The study illuminates well how Turgenev’s love adventures and emotional outbursts are documented in his diary in such a way that suggests it was meant to be read as an auto/biographical literary work. By copying some of his letters to his friends and lovers into his diary, Turgenev created a monological narrative that could be read as a reflexive study of his emotional life. The notion of friendship is examined in the book in various contexts in a highly informative way, so the emergence of a new sentimental conceptualization of friendship shaped by Rousseau’s works is well documented in the personal correspondence and diaries of many prominent public figures and writers, including Nikolai Karamzin and Aleksander Radishchev. For example, Radishchev, in his “A Will for My Children” written in the Peter and Paul Fortress in July 1790, curiously addresses his family members as friends rather than beloved ones or dear ones. He defines them as “the dearest friends of my soul” (liubezneishie druz’ia dushi moei [p. 98]). Zorin’s critique of Yurii Lotman’s views on Radishchev’s life and death suggests that one should not rely extensively on the account of Radishchev’s life as produced by his son Pavel, who created his own myth of his father’s personality as a rebel and figure opposed to the Russian monarchy (pp. 203–207). Other illuminating examples of the deconstruction of existing myths prevalent in Russian scholarship include Zorin’s extensive discussions of Catherine the Great’s plays, in which she made many powerful allusive attacks on Russian Masons and mystics; Karamzin’s role in exporting Western idioms of emotional expression in his travelogues with the help of epistolary genre; and the view cultivated by Russian scholar Aleksander Veselovskii about Andrei Turgenev being a prototype of Aleksander Pushkin’s character from Eugene Onegin Vladimir Lenskii. Zorin also argues compellingly that Vissarion Belinskii, in addition to disseminating G. W. F. Hegel’s ideas in Russia, developed his own vision of the individual and history by drawing from the literary works of Alexander Pushkin and Mikhail Lermontov (p. 508). Such an angle enables Zorin to demonstrate how eighteenth century bookish forms of behavior survived and flourished in the nineteenth century.

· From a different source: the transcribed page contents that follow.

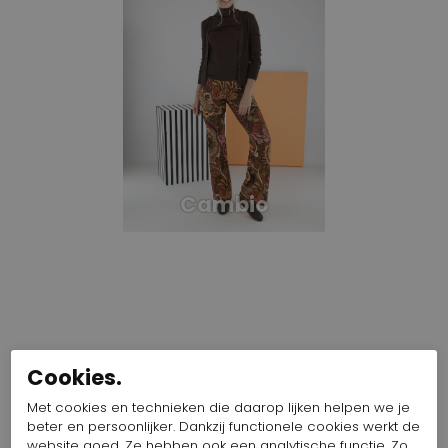
Cambio
Cookies.
Met cookies en technieken die daarop lijken helpen we je
beter en persoonlijker. Dankzij functionele cookies werkt de
website goed. Ze hebben ook een analytische functie. Zo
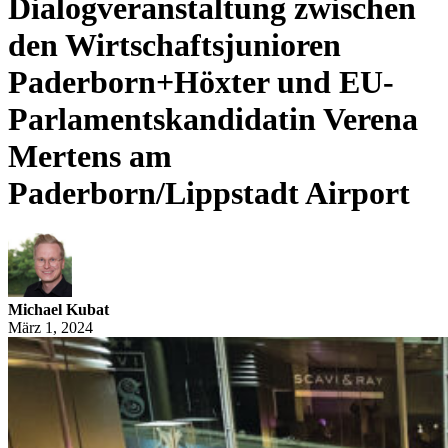
Dialogveranstaltung zwischen
den Wirtschaftsjunioren
Paderborn+Höxter und EU-
Parlamentskandidatin Verena
Mertens am
Paderborn/Lippstadt Airport
Michael Kubat
März 1, 2024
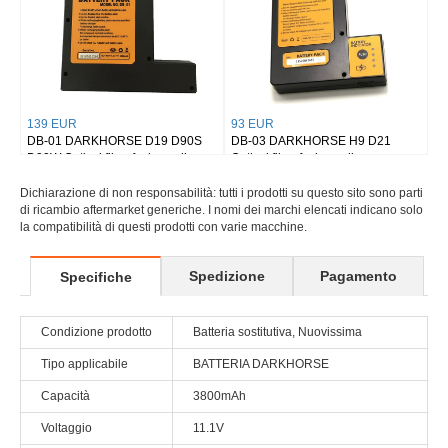
139 EUR
93 EUR
DB-01 DARKHORSE D19 D90S
DB-03 DARKHORSE H9 D21
D90W Optical fiber fusion splicer
Optical fiber fusion splicer
Dichiarazione di non responsabilità: tutti i prodotti su questo sito sono parti
di ricambio aftermarket generiche. I nomi dei marchi elencati indicano solo
la compatibilità di questi prodotti con varie macchine.
Spedizione
Pagamento
Specifiche
Condizione prodotto
Batteria sostitutiva, Nuovissima
Tipo applicabile
BATTERIA DARKHORSE
Capacità
3800mAh
Voltaggio
11.1V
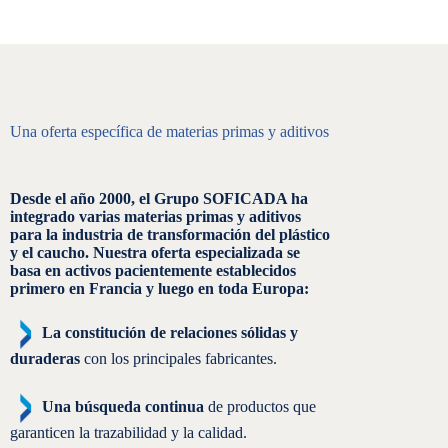
Una oferta específica de materias primas y aditivos
Desde el año 2000, el Grupo SOFICADA ha
integrado varias materias primas y aditivos
para la industria de transformación del plástico
y el caucho. Nuestra oferta especializada se
basa en activos pacientemente establecidos
primero en Francia y luego en toda Europa:
La constitución de relaciones sólidas y
duraderas
con los principales fabricantes.
Una búsqueda continua
de productos que
garanticen la trazabilidad y la calidad.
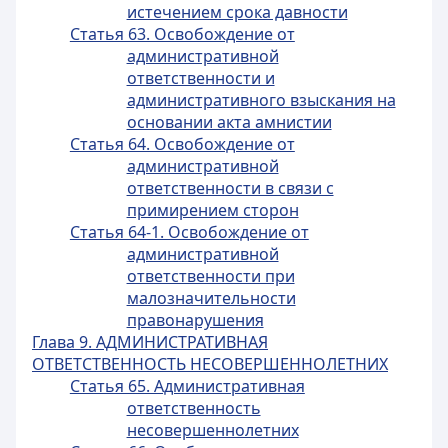
истечением срока давности
Статья 63. Освобождение от
административной
ответственности и
административного взыскания на
основании акта амнистии
Статья 64. Освобождение от
административной
ответственности в связи с
примирением сторон
Статья 64-1. Освобождение от
административной
ответственности при
малозначительности
правонарушения
Глава 9. АДМИНИСТРАТИВНАЯ
ОТВЕТСТВЕННОСТЬ НЕСОВЕРШЕННОЛЕТНИХ
Статья 65. Административная
ответственность
несовершеннолетних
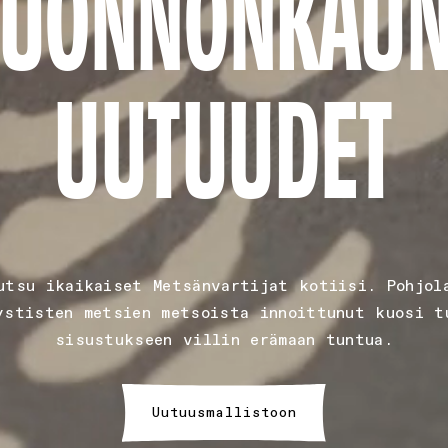
LUONNONKAUN
UUTUUDET
utsu ikaikaiset Metsänvartijat kotiisi. Pohjol
ystisten metsien metsoista innoittunut kuosi t
sisustukseen villin erämaan tuntua.
Uutuusmallistoon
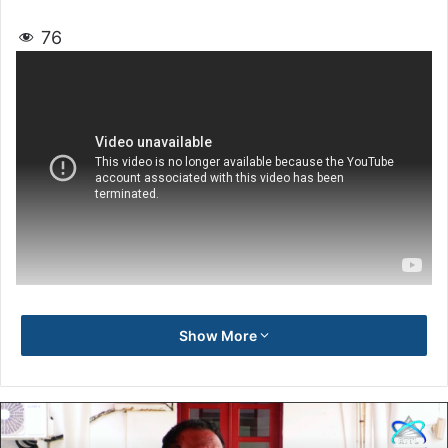
76
Show More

Throughout the book Zorin shows that social character is a product of social forms that are learned in the process of socialization. His study draws on the findings of many Russian and Western scholars, including Yurii Lotman, Nikolai Plotnikov, Andreas Shoenle, Holger Siegel, David Riesman, Lidiia Ginzburg, and Richard A. Shweder. It is an important contribution to the fields of Russian studies, comparative literature, and the European history of ideas. Grounded in archival research, Zorin’s study combines theoretical approaches with a nuanced and effective close reading of various diaries and letters. It encourages scholars to rethink spaces of identity in Russia and to reconsider how personal and collective identities are formed with the help of highly theatricalized forms of personal and public modes of expression.

Zorin’s book is a valuable contribution to the ongoing interdisciplinary scholarship on emotions. Although in the last 30 years research on emotions has advanced significantly, verbal art is largely absent from the research projects led by cognitive scientists. More importantly, Zorin’s discussion of the representation of love and desire found in Turgenev’s letters and diaries exemplifies well that the Petrine reforms in Russia laid the foundation for the popularity of the notion of secular, romantic love among educated Russians. Their emotional experiences are presented in Zorin’s book as cultural constructs borrowed from popular European novels. Many early Russian memoirs, including one of the earliest private journals written by Prince Kurakin, The Life of the Prince of Boris Ivanovich Kurakin, Which He Himself Wrote, present romantic experience as markedly foreign. Likewise, Turgenev was able to describe his romantic experiences in Russian—without evoking religious and moralist connotations—with the help of idioms of passion and lovesickness found in foreign literature.